Scatter Plot

The best and most intuitive way to find interesting relationships among columns is to visualize the data, pair by pair. A number of different charts and visualization techniques are available for that. The most popular one is the scatter plot.

In KNIME Analytics Platform you can use the Scatter Plot (JavaScript) node to interactively visualize the relationship between two columns in a dataset. Furthermore, you can display values from a third column by assigning colors to them with the Color Manager node.
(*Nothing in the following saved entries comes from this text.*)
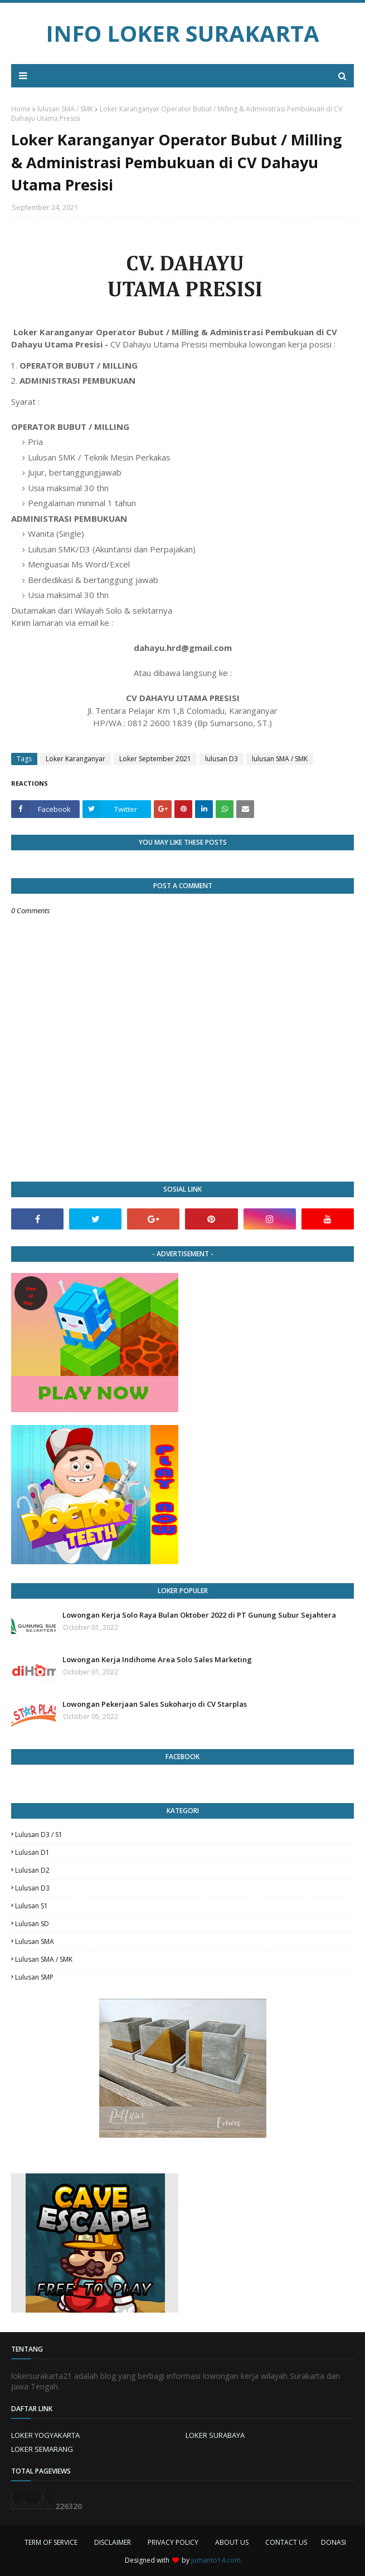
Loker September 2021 (155, 758)
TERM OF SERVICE (51, 2542)
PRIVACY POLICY (173, 2542)
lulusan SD (32, 1923)
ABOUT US (232, 2542)
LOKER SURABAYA (215, 2435)
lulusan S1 (31, 1906)
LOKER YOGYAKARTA (45, 2435)
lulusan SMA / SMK (65, 109)
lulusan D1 (32, 1852)
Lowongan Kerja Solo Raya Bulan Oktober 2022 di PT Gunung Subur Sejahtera (199, 1615)
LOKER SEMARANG (42, 2449)
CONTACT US (286, 2542)
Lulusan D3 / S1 (38, 1834)
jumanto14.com (216, 2560)
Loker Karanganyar (75, 758)
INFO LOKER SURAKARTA (182, 33)
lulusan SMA (34, 1941)
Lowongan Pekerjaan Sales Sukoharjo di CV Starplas (154, 1704)
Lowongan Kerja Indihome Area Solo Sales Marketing (157, 1659)
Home (21, 109)
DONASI (333, 2542)
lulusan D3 (221, 758)
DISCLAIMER (112, 2542)
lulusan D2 (32, 1870)
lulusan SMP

The workflow used in this video is available on the public KNIME EXAMPLES server under
03_Visualization/02_JavaScript/12_Bivariate_Visual_Exploration_with_Scatter_Plot

Exercise

  • Read the wine.csv dataset.
  • Assign colors to the values in “color” column with the Color Manager node.
  • Draw a scatter plot of “alcohol” column vs. “density” column.
  • Do you observe any particular relationship between these two columns?
  • Switch to mouse mode “Select” in the interactive view and select the outlier point(s) in the plot, that is the most distant data point(s) from the main cloud of points.

Are the selected data points red wines or white wines?

Solution

The following relationships can be observed:

The higher the percentage of alcohol, the lower the density of the wine.

White wines tend to have a lower density than red wines.

There is one remarkable outlier with a high density value. It is a white wine.